→ Goal of the exercise: Everything from the line containing "Masks at 283×283." to the last line of the listing below should be restated exactly, both ends included, with nothing added and the pictures omitted.

→ Material for the task:
----------------

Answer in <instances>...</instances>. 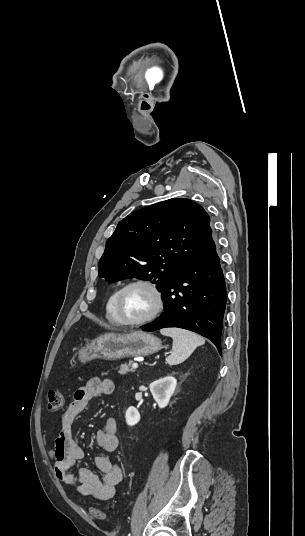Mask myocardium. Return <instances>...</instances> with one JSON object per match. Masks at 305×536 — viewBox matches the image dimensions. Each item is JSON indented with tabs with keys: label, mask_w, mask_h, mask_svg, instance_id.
Returning a JSON list of instances; mask_svg holds the SVG:
<instances>
[{
	"label": "myocardium",
	"mask_w": 305,
	"mask_h": 536,
	"mask_svg": "<svg viewBox=\"0 0 305 536\" xmlns=\"http://www.w3.org/2000/svg\"><path fill=\"white\" fill-rule=\"evenodd\" d=\"M135 285H142L147 287L154 295L155 305L153 310L143 319L138 321H126L122 315V298L125 291ZM115 315L119 321V325L127 328H138L146 325L155 319L162 311L164 307V295L160 286L153 280L147 278H134L126 282L117 292L115 298Z\"/></svg>",
	"instance_id": "1"
}]
</instances>
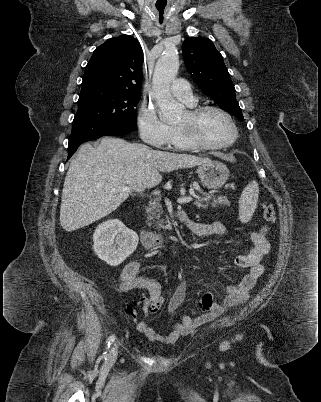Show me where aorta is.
Instances as JSON below:
<instances>
[{
	"label": "aorta",
	"instance_id": "762f6f07",
	"mask_svg": "<svg viewBox=\"0 0 321 402\" xmlns=\"http://www.w3.org/2000/svg\"><path fill=\"white\" fill-rule=\"evenodd\" d=\"M178 69L179 57L175 49L165 51L155 65L151 95L160 109L162 120L176 118L184 109L170 93V84L177 76Z\"/></svg>",
	"mask_w": 321,
	"mask_h": 402
}]
</instances>
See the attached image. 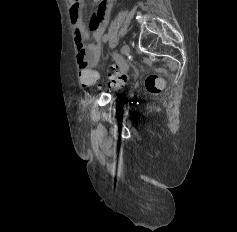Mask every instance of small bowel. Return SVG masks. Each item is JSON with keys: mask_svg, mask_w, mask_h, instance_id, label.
I'll use <instances>...</instances> for the list:
<instances>
[{"mask_svg": "<svg viewBox=\"0 0 237 232\" xmlns=\"http://www.w3.org/2000/svg\"><path fill=\"white\" fill-rule=\"evenodd\" d=\"M93 1L98 3V7L90 21L92 29L90 33L82 18L84 0H71V20L74 27L77 62L81 69L99 64L102 54V36L114 3V0Z\"/></svg>", "mask_w": 237, "mask_h": 232, "instance_id": "c3829d8e", "label": "small bowel"}]
</instances>
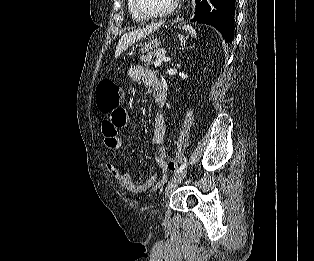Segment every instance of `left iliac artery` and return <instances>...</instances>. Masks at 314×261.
<instances>
[{"mask_svg":"<svg viewBox=\"0 0 314 261\" xmlns=\"http://www.w3.org/2000/svg\"><path fill=\"white\" fill-rule=\"evenodd\" d=\"M186 163H187V161H185V162L177 169L175 175H176V174H179L180 172L183 171V169L186 167Z\"/></svg>","mask_w":314,"mask_h":261,"instance_id":"1","label":"left iliac artery"}]
</instances>
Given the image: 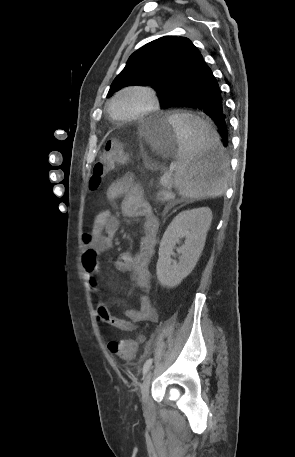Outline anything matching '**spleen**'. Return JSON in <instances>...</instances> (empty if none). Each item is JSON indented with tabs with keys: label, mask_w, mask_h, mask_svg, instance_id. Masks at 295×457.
<instances>
[{
	"label": "spleen",
	"mask_w": 295,
	"mask_h": 457,
	"mask_svg": "<svg viewBox=\"0 0 295 457\" xmlns=\"http://www.w3.org/2000/svg\"><path fill=\"white\" fill-rule=\"evenodd\" d=\"M169 121L178 141L174 181L179 194L191 199L221 196L227 188L228 163L218 133L190 113L173 114Z\"/></svg>",
	"instance_id": "obj_1"
}]
</instances>
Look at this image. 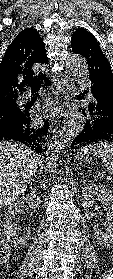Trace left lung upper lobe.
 Masks as SVG:
<instances>
[{"label":"left lung upper lobe","instance_id":"1","mask_svg":"<svg viewBox=\"0 0 113 279\" xmlns=\"http://www.w3.org/2000/svg\"><path fill=\"white\" fill-rule=\"evenodd\" d=\"M72 51L86 58L93 84L113 91V73L108 59L95 37L85 29H77L71 38Z\"/></svg>","mask_w":113,"mask_h":279}]
</instances>
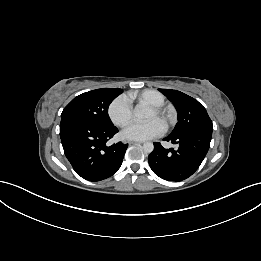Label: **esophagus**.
<instances>
[{
  "label": "esophagus",
  "mask_w": 261,
  "mask_h": 261,
  "mask_svg": "<svg viewBox=\"0 0 261 261\" xmlns=\"http://www.w3.org/2000/svg\"><path fill=\"white\" fill-rule=\"evenodd\" d=\"M128 143L131 144V145H138V144H142L143 142L131 140Z\"/></svg>",
  "instance_id": "obj_1"
}]
</instances>
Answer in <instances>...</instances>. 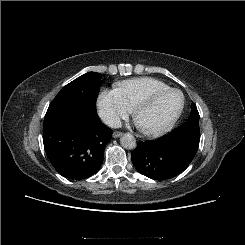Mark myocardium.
Masks as SVG:
<instances>
[{
	"label": "myocardium",
	"mask_w": 245,
	"mask_h": 245,
	"mask_svg": "<svg viewBox=\"0 0 245 245\" xmlns=\"http://www.w3.org/2000/svg\"><path fill=\"white\" fill-rule=\"evenodd\" d=\"M172 92H177L180 94L181 96V105L179 107V109L176 111V113L172 116V118L170 120H168L166 123H164L162 126L156 128V129H152V130H146V129H142L139 127V130L146 136L148 137H158L161 136L165 133H167L168 131H170L172 129V127L176 124V122L178 121V119L180 118V116L183 113L184 110V106H185V97L182 93V91H180L177 88H167L164 90H159V91H155L152 92L144 97H142L141 99H139L132 107V114H133V118L136 121L138 112L141 108L149 105L151 102H153L154 100L158 99L161 96H164L168 93H172Z\"/></svg>",
	"instance_id": "obj_1"
}]
</instances>
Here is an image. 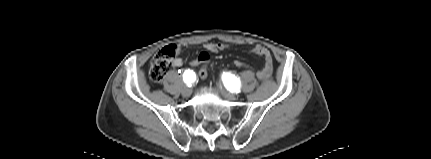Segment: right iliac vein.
Listing matches in <instances>:
<instances>
[{
  "mask_svg": "<svg viewBox=\"0 0 431 159\" xmlns=\"http://www.w3.org/2000/svg\"><path fill=\"white\" fill-rule=\"evenodd\" d=\"M191 93H192V91L188 86H184L182 91H181L182 96L185 98L189 97L191 95Z\"/></svg>",
  "mask_w": 431,
  "mask_h": 159,
  "instance_id": "63e3f726",
  "label": "right iliac vein"
}]
</instances>
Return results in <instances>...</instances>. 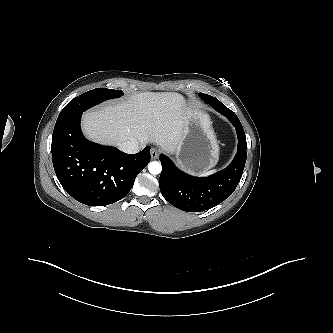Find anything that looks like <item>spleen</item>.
<instances>
[{"label": "spleen", "mask_w": 333, "mask_h": 333, "mask_svg": "<svg viewBox=\"0 0 333 333\" xmlns=\"http://www.w3.org/2000/svg\"><path fill=\"white\" fill-rule=\"evenodd\" d=\"M217 170H211V171H207V172H204L200 175V177H204V176H208V175H212L216 172Z\"/></svg>", "instance_id": "1"}]
</instances>
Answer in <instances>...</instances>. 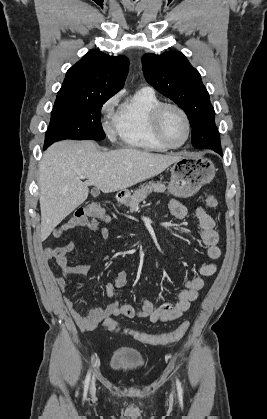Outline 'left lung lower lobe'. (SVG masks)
Masks as SVG:
<instances>
[{"label": "left lung lower lobe", "mask_w": 267, "mask_h": 419, "mask_svg": "<svg viewBox=\"0 0 267 419\" xmlns=\"http://www.w3.org/2000/svg\"><path fill=\"white\" fill-rule=\"evenodd\" d=\"M213 148V146H212V144L211 143H209L208 145H206V148L207 149H212ZM215 149H214V151H216V152H218V153H220L221 154V147H214Z\"/></svg>", "instance_id": "0a47b994"}]
</instances>
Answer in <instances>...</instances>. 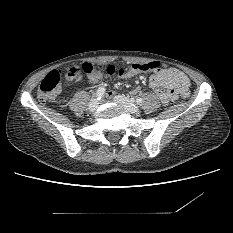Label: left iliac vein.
Segmentation results:
<instances>
[{"label":"left iliac vein","mask_w":233,"mask_h":233,"mask_svg":"<svg viewBox=\"0 0 233 233\" xmlns=\"http://www.w3.org/2000/svg\"><path fill=\"white\" fill-rule=\"evenodd\" d=\"M114 100L123 105L126 110L130 113H137L139 111V108L136 104L132 103L127 97L123 96V95H116L114 97Z\"/></svg>","instance_id":"1"}]
</instances>
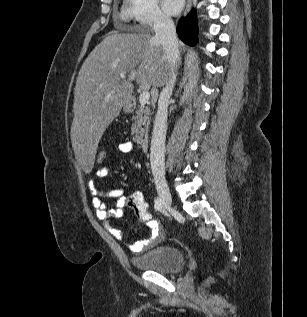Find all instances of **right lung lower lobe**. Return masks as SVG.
<instances>
[{
	"instance_id": "1",
	"label": "right lung lower lobe",
	"mask_w": 307,
	"mask_h": 317,
	"mask_svg": "<svg viewBox=\"0 0 307 317\" xmlns=\"http://www.w3.org/2000/svg\"><path fill=\"white\" fill-rule=\"evenodd\" d=\"M177 33L185 44L193 46L196 43L197 21L195 11H191L186 17L180 19Z\"/></svg>"
}]
</instances>
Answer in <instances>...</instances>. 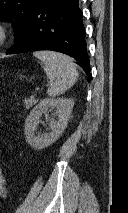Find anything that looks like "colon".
Wrapping results in <instances>:
<instances>
[{
	"label": "colon",
	"mask_w": 128,
	"mask_h": 213,
	"mask_svg": "<svg viewBox=\"0 0 128 213\" xmlns=\"http://www.w3.org/2000/svg\"><path fill=\"white\" fill-rule=\"evenodd\" d=\"M5 196H6L5 180L2 174V169L0 168V198H4Z\"/></svg>",
	"instance_id": "5ec220e1"
}]
</instances>
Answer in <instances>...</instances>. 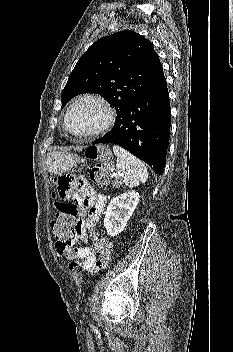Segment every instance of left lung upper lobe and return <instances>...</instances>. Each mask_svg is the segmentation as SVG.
<instances>
[{
  "label": "left lung upper lobe",
  "instance_id": "1",
  "mask_svg": "<svg viewBox=\"0 0 233 352\" xmlns=\"http://www.w3.org/2000/svg\"><path fill=\"white\" fill-rule=\"evenodd\" d=\"M153 44L134 31L102 37L80 57L62 91V108L82 93H98L117 116L163 76Z\"/></svg>",
  "mask_w": 233,
  "mask_h": 352
}]
</instances>
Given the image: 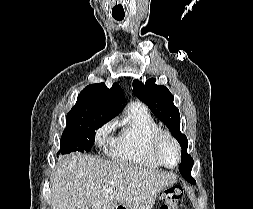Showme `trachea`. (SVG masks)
Listing matches in <instances>:
<instances>
[{
	"label": "trachea",
	"mask_w": 253,
	"mask_h": 209,
	"mask_svg": "<svg viewBox=\"0 0 253 209\" xmlns=\"http://www.w3.org/2000/svg\"><path fill=\"white\" fill-rule=\"evenodd\" d=\"M116 20H119V21H121V20H123V18L124 17H114Z\"/></svg>",
	"instance_id": "trachea-1"
}]
</instances>
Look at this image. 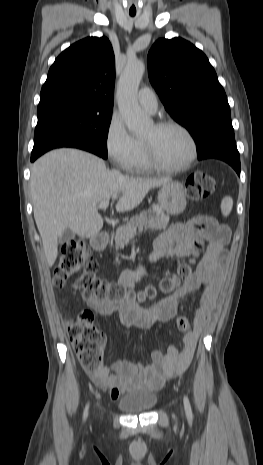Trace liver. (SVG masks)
Returning <instances> with one entry per match:
<instances>
[{"instance_id":"1","label":"liver","mask_w":263,"mask_h":465,"mask_svg":"<svg viewBox=\"0 0 263 465\" xmlns=\"http://www.w3.org/2000/svg\"><path fill=\"white\" fill-rule=\"evenodd\" d=\"M170 182L108 170L102 159L77 149H57L40 157L32 165L30 187L48 266L57 258L58 239L65 229L83 238L100 232L103 218L98 203L112 198L118 200V212L130 211L151 189Z\"/></svg>"}]
</instances>
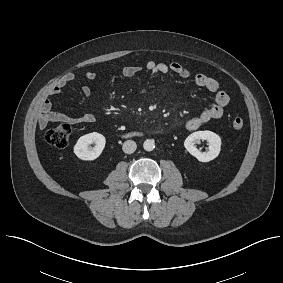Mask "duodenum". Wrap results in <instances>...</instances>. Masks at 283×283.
Listing matches in <instances>:
<instances>
[{
    "instance_id": "obj_1",
    "label": "duodenum",
    "mask_w": 283,
    "mask_h": 283,
    "mask_svg": "<svg viewBox=\"0 0 283 283\" xmlns=\"http://www.w3.org/2000/svg\"><path fill=\"white\" fill-rule=\"evenodd\" d=\"M141 135H142V132H139V131L133 133V136H136V137H139Z\"/></svg>"
}]
</instances>
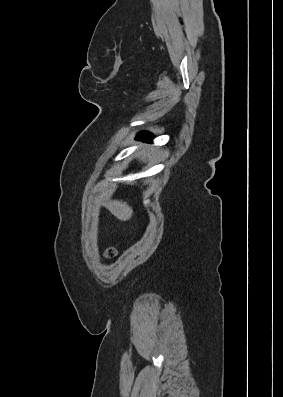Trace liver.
I'll return each instance as SVG.
<instances>
[{"mask_svg": "<svg viewBox=\"0 0 283 397\" xmlns=\"http://www.w3.org/2000/svg\"><path fill=\"white\" fill-rule=\"evenodd\" d=\"M149 152H144V156L142 158H146L149 156ZM105 207L120 221H127L132 217L133 210L132 208L123 201L113 200L105 204Z\"/></svg>", "mask_w": 283, "mask_h": 397, "instance_id": "1", "label": "liver"}]
</instances>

----------------

→ Solution for this task:
Mask "duodenum". Wrap results in <instances>...</instances>. Masks at 283×283.
Listing matches in <instances>:
<instances>
[{
    "instance_id": "obj_1",
    "label": "duodenum",
    "mask_w": 283,
    "mask_h": 283,
    "mask_svg": "<svg viewBox=\"0 0 283 283\" xmlns=\"http://www.w3.org/2000/svg\"><path fill=\"white\" fill-rule=\"evenodd\" d=\"M141 135H142V132H139V131L133 133V136H136V137H139Z\"/></svg>"
}]
</instances>
Trace liver.
I'll return each instance as SVG.
<instances>
[{"mask_svg": "<svg viewBox=\"0 0 283 397\" xmlns=\"http://www.w3.org/2000/svg\"><path fill=\"white\" fill-rule=\"evenodd\" d=\"M149 152H144V156L142 158H146L149 156ZM105 207L120 221H127L132 217L133 210L132 208L123 201L113 200L105 204Z\"/></svg>", "mask_w": 283, "mask_h": 397, "instance_id": "1", "label": "liver"}]
</instances>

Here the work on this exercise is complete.